— Так я тебя вечером немножко побеспокою.
— Приходи, приходи. Говорю же, я знаю, в чем дело.
Тропинка, ведущая к домику метеоролога, начиналась напротив буфета и бежала вдоль распадка. По сторонам ее тянулся покрытый кочками луг; а по краю луга, между кочками, ползал на четвереньках карлик, Габриель Дунка. На одной руке у него было что-то вроде плотной, длинной, аж до плеча достающей перчатки; время от времени он совал руку в землю, в какие-то потайные пустоты. С давних пор они с Никифором Тесковиной занимались бизнесом: карлик ловил для него на лугу вокруг буфета сурков. Каждый раз, когда приближался поезд или хотя бы ручная дрезина, сурки, встревоженные гулом, высыпали из нор на поверхность.
— Слушай, — обратился Андрей к Габриелю, — сейчас нас никто не слышит. Я про твою коммерцию знаю, и знаю, что ты весь деньгами набит. Дай мне немного в долг.
— Деться некуда, придется дать. А сколько надо?
— Думаю, четырех двадцатидолларовых бумажек хватит. Когда нибудь я точно верну. А сейчас нужны ровно четыре бумажки, дело очень важное, вопрос жизни и смерти.

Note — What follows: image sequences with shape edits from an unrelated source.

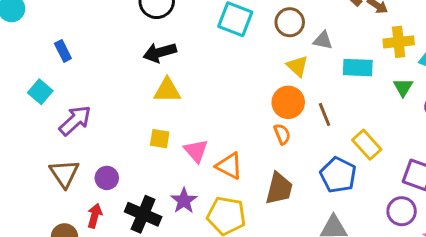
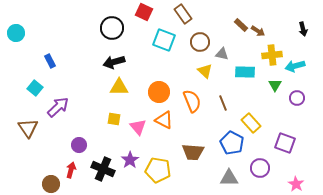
orange circle: (288, 102) -> (159, 92), moved
orange semicircle: (282, 134) -> (192, 101), moved, size x1.6
orange triangle: (229, 166) -> (164, 120), moved
brown triangle: (64, 173) -> (28, 128), moved
brown trapezoid: (279, 189) -> (193, 152), turned 80
purple circle: (402, 211) -> (260, 168), moved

— Ладно, пока ступай. А то Ники Тесковина в окно смотрит.
На полпути к домику Гезы Хутиры распадок становился немного шире, со склона здесь тек, впадая в реку, ярко- красный ручей. Это место звали — Поющий Родник: в крапиве тут валялось много пустых бутылок, и ветер днем и ночью извлекал из их горлышек странную, грустную мелодию. Под эту музыку из земли, пульсируя, бил железистый минеральный ключ, вода которого и окрашивала в густой ржаво-красный цвет берег маленького бассейна, оставляла красный осадок на желобе из еловой коры, на камнях и корнях, по которым протекала. Даже запах ее напоминал запах крови.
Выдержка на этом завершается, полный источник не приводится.